Don't grow in trays... they don't seem to come up more than a couple at a time in trays if at all. Jars with a restricted neck (so there is only a small amount of the surface exposed) seem to work best. I put a plastic cone at the top. It's just a piece of acetate that I've cut so it works like the cones they put around a dog's neck after surgery. It isn't necessary, but they seem to grow taller and in a tighter cluster.
Don't mist them a bunch. I don't grow cubensis, but the way people talk about them is like you need to mist them every time you take a piss. I think the beech need some humidity in the air (I can't fruit them outside the SGFC), but not nearly that much. I only use about 3 inches of perlite, and I mist the perlite every 2 or 3 days. If you mist the perlite and water runs out the bottom, you are using more than you need... that being said, I keep a towel underneath because I'm really bad about this. The truth is, the excess runs out if I do get too much.
Don't fan them. The only time they get more fresh air than what the holes allow through is when I mist them (or get antsy and peek). This is just the chamber being opened for a minute or two. I don't actively try to move the air.

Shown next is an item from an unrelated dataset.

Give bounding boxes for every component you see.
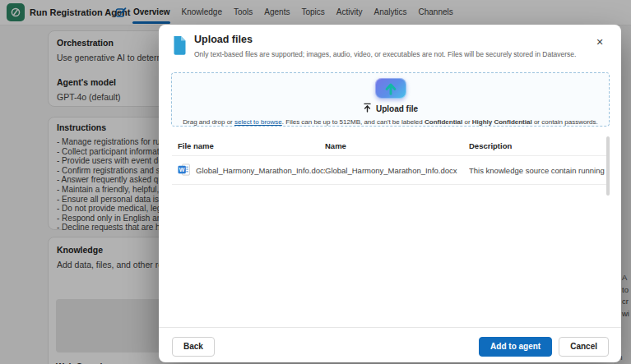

Don't fruit in the summer. I know that sounds strange, but I can't get a room in my house cold enough during the summer to get them to fruit. I keep it between about 56 and 60 degrees Fahrenheit where I fruit them. To be honest, I thought this was way too cold when I first tried them so, like an idiot, I ignored the advice of an experienced grower and just put them at room temp. The result? Absolutely nothing. In fact, the mycelium just got denser and denser until the whole top of the jar looked and felt like dense styrofoam and there was no chance of fruiting them after that.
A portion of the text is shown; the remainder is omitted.